La députée Yael German (Yesh Atid), s’est joint aux appels de boycott, et a taxe les démarches de Barkan de « choquantes et honteuses ». Elle a appelé « quiconque se préoccupe du racisme à boycotter ce vin jusqu’à ce qu’ils présentent des excuses ».
« N’achetez plus de vin de Barkan tant que son directeur général n’aura pas été licencié pour ses remarques racistes », a pour sa part proclamé Lior Chorev, un consultant israélien sur son compte Twitter.
La société Barkan n’a pas fait de commentaire dans l’immédiat.
Intégration en Israël
Dans les années 1980 et 1990, Israël a clandestinement héliporté des milliers de Juifs éthiopiens depuis l’Ethiopie et a consacré des centaines de millions d’euros pour rapatrier la communauté vers l’Etat hébreu et aider ses membres à s’intégrer. Près de 14 000 Juifs éthiopiens vivent aujourd’hui en Israël.
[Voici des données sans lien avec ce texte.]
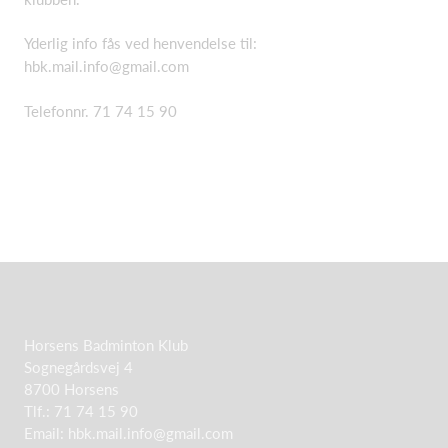
Yderlig info fås ved henvendelse til:
hbk.mail.info@gmail.com
Telefonnr. 71 74 15 90
Horsens Badminton Klub
Sognegårdsvej 4
8700 Horsens
Tlf.: 71 74 15 90
Email:
hbk.mail.info@gmail.com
Ils représentent une minorité, dans un pays qui compte quelque 9 millions d’habitants. Mais leur intégration n’a pas été facile. Nombre d’entre eux sont arrivés sans aucune instruction moderne et ont sombré dans le chômage et la pauvreté.
Bien que les immigrants juifs d’Ethiopie de la communauté Beta Israël soient reconnus comme Juifs et n’ont pas à passer par un protocole de conversion, les immigrants d’Ethiopie affiliés à la communauté de Falash Mura, qui se sont convertis au judaïsme au 19e siècle, doivent repasser par la conversion après leur immigration.
Bien que nombre d’entre eux soient pratiquants, le rabbinat israélien ne les considère par comme Juifs, ce qui signifie qu’ils ne sont pas systématiquement éligibles à la Loi du retour et ne peuvent se marier dans de certaines villes, où les autorités religieuses locales doutent de leur judéité.
Si certains immigrants ont percé dans certains milieux et sont arrivés jusqu’à la Knesset, ils sont nombreux à déplorer un racisme systématique, une discrimination de la part des autorités religieuses, une pauvreté endémique et des violences policières.
Ces frustrations ont pris la forme de violentes manifestations il y a trois ans, après la diffusion d’une vidéo dans laquelle un soldat israélien d’origine éthiopienne, en uniforme, se faisait battre par un policier. Des milliers de Juifs éthiopiens et des sympathisants ont bloqué des routes et ont affronté la police, afin d’attirer l’attention sur leur souffrance et les violences policières dont ils disent faire l’objet.